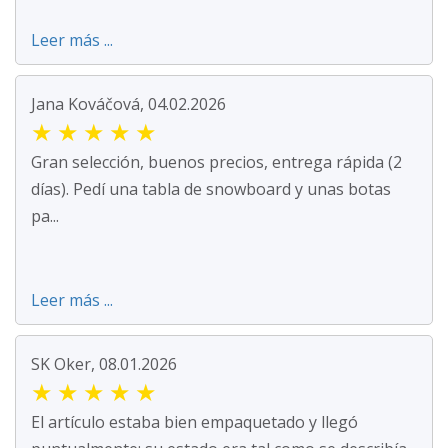
Leer más ...
Jana Kováčová, 04.02.2026
★
★
★
★
★
Gran selección, buenos precios, entrega rápida (2
días). Pedí una tabla de snowboard y unas botas
pa...
Leer más ...
SK Oker, 08.01.2026
★
★
★
★
★
El artículo estaba bien empaquetado y llegó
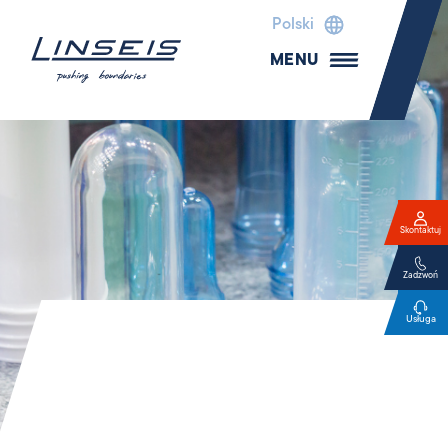
Polski
MENU
Skontaktuj
Zadzwoń
Usługa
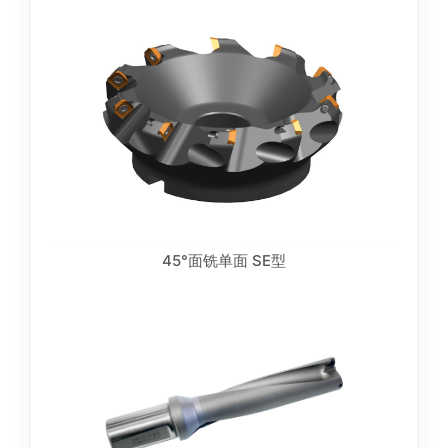
45°面铣单面 SE型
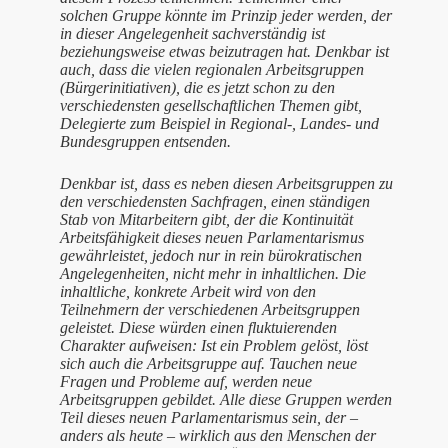
solchen Gruppe könnte im Prinzip jeder werden, der
in dieser Angelegenheit sachverständig ist
beziehungsweise etwas beizutragen hat. Denkbar ist
auch, dass die vielen regionalen Arbeitsgruppen
(Bürgerinitiativen), die es jetzt schon zu den
verschiedensten gesellschaftlichen Themen gibt,
Delegierte zum Beispiel in Regional-, Landes- und
Bundesgruppen entsenden.
Denkbar ist, dass es neben diesen Arbeitsgruppen zu
den verschiedensten Sachfragen, einen ständigen
Stab von Mitarbeitern gibt, der die Kontinuität
Arbeitsfähigkeit dieses neuen Parlamentarismus
gewährleistet, jedoch nur in rein bürokratischen
Angelegenheiten, nicht mehr in inhaltlichen. Die
inhaltliche, konkrete Arbeit wird von den
Teilnehmern der verschiedenen Arbeitsgruppen
geleistet. Diese würden einen fluktuierenden
Charakter aufweisen: Ist ein Problem gelöst, löst
sich auch die Arbeitsgruppe auf. Tauchen neue
Fragen und Probleme auf, werden neue
Arbeitsgruppen gebildet. Alle diese Gruppen werden
Teil dieses neuen Parlamentarismus sein, der –
anders als heute – wirklich aus den Menschen der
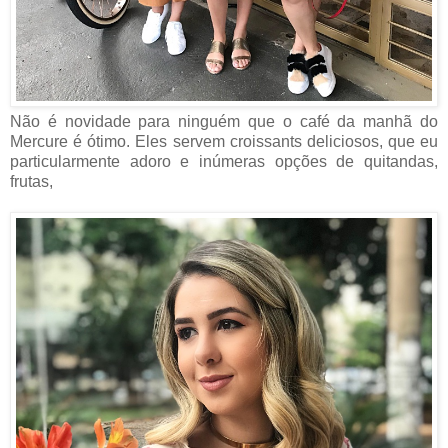
Não
é novidade para ninguém que o café da manh
ã
do
Mercure é ótimo.
Eles servem croissants deliciosos, que eu
particularmente adoro e inúmeras opções de quitandas,
frutas,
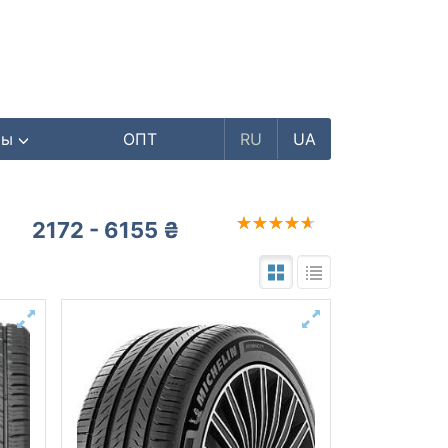
ры
ОПТ
RU
UA
2172 - 6155 ₴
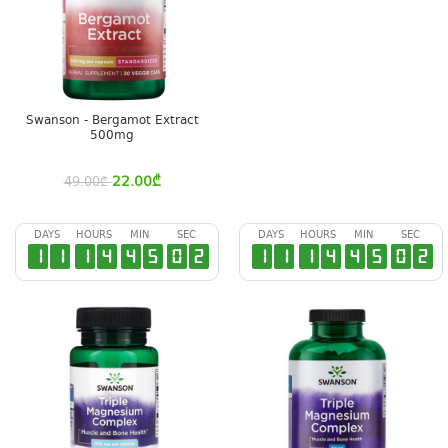
Swanson - Bergamot Extract
500mg
22.00
₾
49.00
₾
DAYS
HOURS
MIN
SEC
DAYS
HOURS
MIN
SEC
1
1
1
4
4
5
0
1
1
1
1
4
4
5
0
1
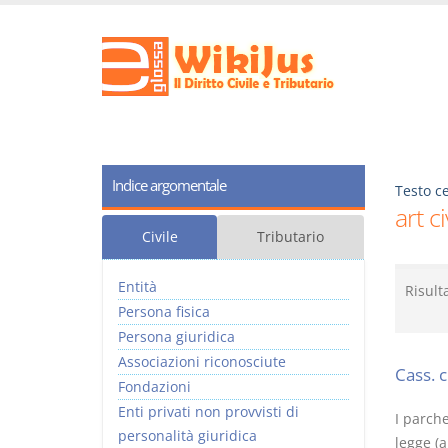
Indice argomentale
Testo ce
art c
Civile
Tributario
Entità
Risult
Persona fisica
Persona giuridica
Associazioni riconosciute
Cass. 
Fondazioni
Enti privati non provvisti di
I parche
personalità giuridica
legge (a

★ ★ ★ ★ ★

Action item:
Search the entries for "dieses" and show every line that has it.

Solution to this problem:
Arbeitsfähigkeit dieses neuen Parlamentarismus
Teil dieses neuen Parlamentarismus sein, der –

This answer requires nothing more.